In the village, the population was spread out, with 25.2% under the age of 18, 6.5% from 18 to 24, 22.4% from 25 to 44, 18.7% from 45 to 64, and 27.1% who were 65 years of age or older. The median age was 42 years. For every 100 females, there were 109.8 males. For every 100 females age 18 and over, there were 105.1 males.

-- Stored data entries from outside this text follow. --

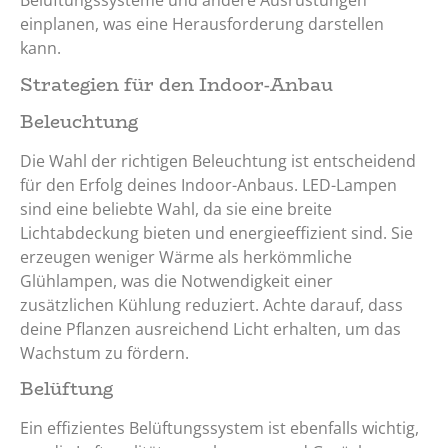
Belüftungssysteme und andere Ausrüstungen
einplanen, was eine Herausforderung darstellen
kann.
Strategien für den Indoor-Anbau
Beleuchtung
Die Wahl der richtigen Beleuchtung ist entscheidend
für den Erfolg deines Indoor-Anbaus. LED-Lampen
sind eine beliebte Wahl, da sie eine breite
Lichtabdeckung bieten und energieeffizient sind. Sie
erzeugen weniger Wärme als herkömmliche
Glühlampen, was die Notwendigkeit einer
zusätzlichen Kühlung reduziert. Achte darauf, dass
deine Pflanzen ausreichend Licht erhalten, um das
Wachstum zu fördern.
Belüftung
Ein effizientes Belüftungssystem ist ebenfalls wichtig,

The median income for a household in the village was $17,639, and the median income for a family was $28,750. Males had a median income of $19,583 versus $43,750 for females. The per capita income for the village was $12,867. There were 10.7% of families and 20.2% of the population living below the poverty line, including no under eighteens and 7.9% of those over 64.

Historical population
| Census | Pop. | Note | %± |
| 1910 | 417 |  | — |
| 1920 | 430 |  | 3.1% |
| 1930 | 275 |  | −36.0% |
| 1940 | 289 |  | 5.1% |
| 1950 | 186 |  | −35.6% |
| 1960 | 108 |  | −41.9% |
| 1970 | 90 |  | −16.7% |
| 1980 | 111 |  | 23.3% |
| 1990 | 101 |  | −9.0% |
| 2000 | 107 |  | 5.9% |
| 2010 | 105 |  | −1.9% |
| 2020 | 113 |  | 7.6% |
U.S. Decennial Census

==Education==
It is within the Artesia Public Schools school district. The K-8 school Peñasco Elementary School is west of Hope, and serves the Hope community. Artesia Park Junior High School is the district's sole school for grade 9, and Artesia High School is the school district's sole comprehensive high school, for grades 10-12.